- Work to complete:
Only certain lines below are wanted: those starting at the line containing "beverages cold. We f" and ending at the line containing "And join our", both included, each retyped exactly.

Records from a data source
+++

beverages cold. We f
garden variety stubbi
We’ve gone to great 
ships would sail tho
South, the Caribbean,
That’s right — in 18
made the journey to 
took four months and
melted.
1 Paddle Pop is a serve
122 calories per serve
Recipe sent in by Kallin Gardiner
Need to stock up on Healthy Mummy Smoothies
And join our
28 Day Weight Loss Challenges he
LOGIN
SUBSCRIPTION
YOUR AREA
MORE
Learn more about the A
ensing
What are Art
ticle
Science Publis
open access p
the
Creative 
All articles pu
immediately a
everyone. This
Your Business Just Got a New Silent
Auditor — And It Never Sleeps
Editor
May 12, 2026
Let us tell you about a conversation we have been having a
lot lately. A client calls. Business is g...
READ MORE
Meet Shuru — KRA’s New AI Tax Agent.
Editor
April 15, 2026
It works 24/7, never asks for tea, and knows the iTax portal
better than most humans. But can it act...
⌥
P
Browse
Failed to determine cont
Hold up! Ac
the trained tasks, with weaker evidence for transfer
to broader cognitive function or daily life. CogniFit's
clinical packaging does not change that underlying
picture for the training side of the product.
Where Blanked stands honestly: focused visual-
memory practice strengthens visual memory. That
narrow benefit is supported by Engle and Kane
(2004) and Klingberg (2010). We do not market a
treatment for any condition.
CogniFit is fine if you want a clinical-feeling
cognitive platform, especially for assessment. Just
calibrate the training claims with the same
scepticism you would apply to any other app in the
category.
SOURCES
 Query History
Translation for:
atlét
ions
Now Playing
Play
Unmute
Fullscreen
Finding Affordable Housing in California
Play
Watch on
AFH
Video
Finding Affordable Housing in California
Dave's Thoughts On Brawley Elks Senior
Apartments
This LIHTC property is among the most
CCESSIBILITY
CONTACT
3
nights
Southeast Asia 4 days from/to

+++

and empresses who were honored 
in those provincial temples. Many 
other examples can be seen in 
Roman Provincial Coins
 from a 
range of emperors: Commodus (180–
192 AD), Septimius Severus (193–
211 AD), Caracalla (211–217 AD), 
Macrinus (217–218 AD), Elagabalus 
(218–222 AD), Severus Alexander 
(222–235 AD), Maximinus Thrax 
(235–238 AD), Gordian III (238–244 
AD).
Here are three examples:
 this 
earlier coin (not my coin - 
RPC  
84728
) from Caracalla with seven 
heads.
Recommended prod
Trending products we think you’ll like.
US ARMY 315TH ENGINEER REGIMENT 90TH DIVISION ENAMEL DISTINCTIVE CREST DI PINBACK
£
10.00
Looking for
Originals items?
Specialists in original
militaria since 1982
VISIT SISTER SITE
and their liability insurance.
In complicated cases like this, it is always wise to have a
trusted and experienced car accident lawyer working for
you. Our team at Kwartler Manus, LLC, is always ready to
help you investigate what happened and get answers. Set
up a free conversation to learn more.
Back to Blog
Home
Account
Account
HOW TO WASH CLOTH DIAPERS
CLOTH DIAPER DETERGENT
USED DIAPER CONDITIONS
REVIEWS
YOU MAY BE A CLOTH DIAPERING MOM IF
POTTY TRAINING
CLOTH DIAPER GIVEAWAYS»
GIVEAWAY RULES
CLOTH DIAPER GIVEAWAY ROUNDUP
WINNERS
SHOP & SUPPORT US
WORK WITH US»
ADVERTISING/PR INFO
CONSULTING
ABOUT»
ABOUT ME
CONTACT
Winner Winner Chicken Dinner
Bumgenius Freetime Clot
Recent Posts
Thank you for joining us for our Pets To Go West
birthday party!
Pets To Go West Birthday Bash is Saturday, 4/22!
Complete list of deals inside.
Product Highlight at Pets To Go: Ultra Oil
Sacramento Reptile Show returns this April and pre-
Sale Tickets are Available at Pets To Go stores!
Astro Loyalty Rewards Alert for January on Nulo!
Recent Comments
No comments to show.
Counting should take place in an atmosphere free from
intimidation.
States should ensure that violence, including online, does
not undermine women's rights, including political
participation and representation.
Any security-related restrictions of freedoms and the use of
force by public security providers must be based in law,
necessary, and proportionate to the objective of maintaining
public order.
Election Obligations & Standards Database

+++

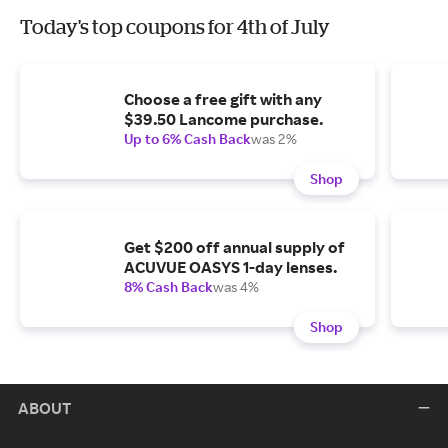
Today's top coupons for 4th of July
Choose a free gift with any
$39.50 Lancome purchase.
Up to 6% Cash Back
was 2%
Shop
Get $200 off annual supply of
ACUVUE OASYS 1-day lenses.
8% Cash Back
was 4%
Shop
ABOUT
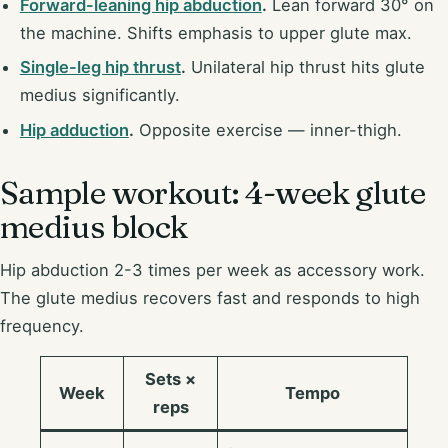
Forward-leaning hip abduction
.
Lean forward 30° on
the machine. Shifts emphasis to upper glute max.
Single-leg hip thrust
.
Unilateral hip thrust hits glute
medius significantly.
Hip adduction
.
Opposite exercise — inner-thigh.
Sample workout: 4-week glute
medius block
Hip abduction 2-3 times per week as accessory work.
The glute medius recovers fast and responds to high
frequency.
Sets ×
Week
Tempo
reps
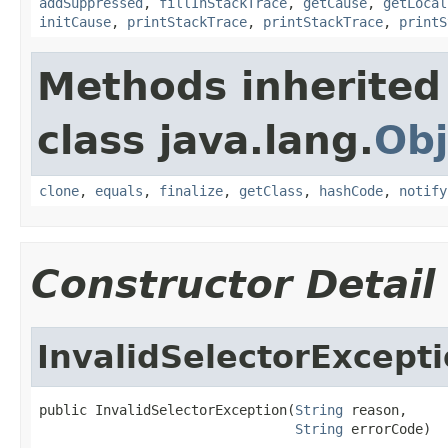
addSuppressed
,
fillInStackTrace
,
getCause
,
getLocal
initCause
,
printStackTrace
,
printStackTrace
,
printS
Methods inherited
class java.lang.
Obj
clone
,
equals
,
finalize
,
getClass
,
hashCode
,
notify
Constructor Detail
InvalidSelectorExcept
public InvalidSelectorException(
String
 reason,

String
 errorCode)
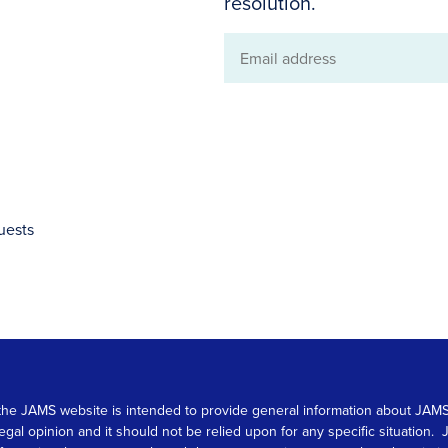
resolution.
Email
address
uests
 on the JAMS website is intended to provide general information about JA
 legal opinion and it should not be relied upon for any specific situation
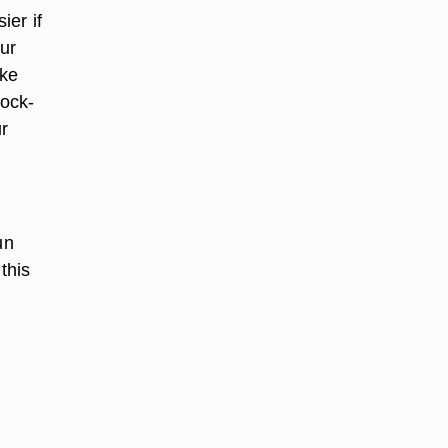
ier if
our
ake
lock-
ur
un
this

+++

- Answer section:
beverages cold. We f
garden variety stubbi
We’ve gone to great 
ships would sail tho
South, the Caribbean,
That’s right — in 18
made the journey to 
took four months and
melted.
1 Paddle Pop is a serve
122 calories per serve
Recipe sent in by Kallin Gardiner
Need to stock up on Healthy Mummy Smoothies
And join our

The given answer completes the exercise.